Lottare contro una simile imposizione, che potremmo definire senza rimorsi con il termine animale, è, tuttavia, un’impresa complicata quanto ammirevole, della quale Meaza Ashenafi (Meron Getnet), avvocato difensore di Hirut, si fa portavoce attraverso l’associazione gratuita di donne avvocato Andenet.
Meaza, alla ricerca di un traguardo importante come il pari giudizio dei sessi, combatterà per opporsi alla condanna alla pena di morte mossa nei confronti di Hirut, attaccando, in un climax ascendente, le varie istituzioni, dalla centrale di polizia fino al ministro di giustizia, creando i presupposti per una battaglia legale senza precedenti nello storia dello stato etiope.

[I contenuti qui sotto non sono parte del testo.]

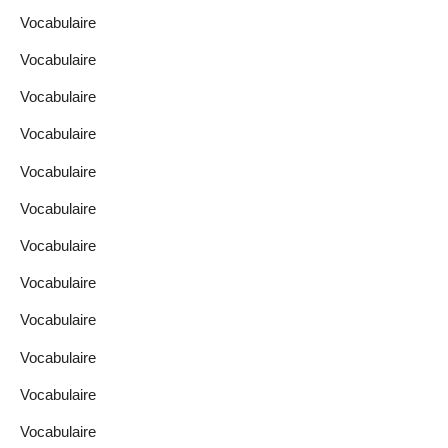
Vocabulaire
Vocabulaire
Vocabulaire
Vocabulaire
Vocabulaire
Vocabulaire
Vocabulaire
Vocabulaire
Vocabulaire
Vocabulaire
Vocabulaire
Vocabulaire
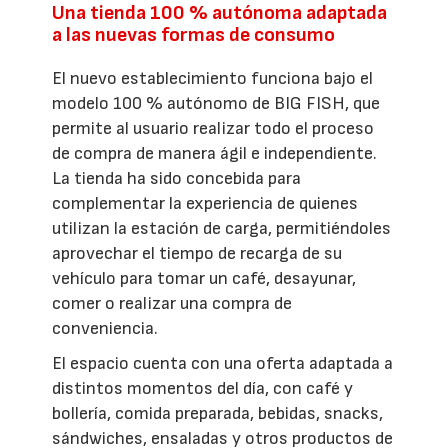
Una tienda 100 % autónoma adaptada
a las nuevas formas de consumo
El nuevo establecimiento funciona bajo el
modelo 100 % autónomo de BIG FISH, que
permite al usuario realizar todo el proceso
de compra de manera ágil e independiente.
La tienda ha sido concebida para
complementar la experiencia de quienes
utilizan la estación de carga, permitiéndoles
aprovechar el tiempo de recarga de su
vehículo para tomar un café, desayunar,
comer o realizar una compra de
conveniencia.
El espacio cuenta con una oferta adaptada a
distintos momentos del día, con café y
bollería, comida preparada, bebidas, snacks,
sándwiches, ensaladas y otros productos de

Il regista Zeresenay Berhane Mehari ci consegna una perla di rara bellezza, focalizzata sulla semplicità dei valori e dell’integrità dell’essere umano, estrema espressione della voglia e del bisogno di cambiamento in un paese come quello preso in questione. Tizita Hagere si presenta con un’ottima interpretazione, coadiuvata da una splendida Meron Getnet e la fotografia mantiene il suo ruolo di importanza in un progetto originale, studiato e ben riuscito anche se, ci tengo a sottolinearlo, la vera nota di merito va alle musiche di magistrale bellezza ad opera di David Schommer e David Eggar, capaci di adattarsi a dialoghi e ambientazioni con dolcezza ed armonia, accompagnando le nostre menti a riflessioni e pensieri più importanti, alla presa di coscienza di verità concrete che aprono il cuore a un unico grande principio d’uguaglianza.
Mattia Serrago
Difret
Regia e sceneggiatura: Zeresenay Berhane Mehari. Fotografia: Monika Lenkzewska. Montaggio: Agnieszka Glinska. Musiche: David Schommer, David Eggar. Interpreti: Meron Getnet, Tizita Hagere, Haregewoin. Origine: Etiopia/Usa, 2014. Durata: 99′.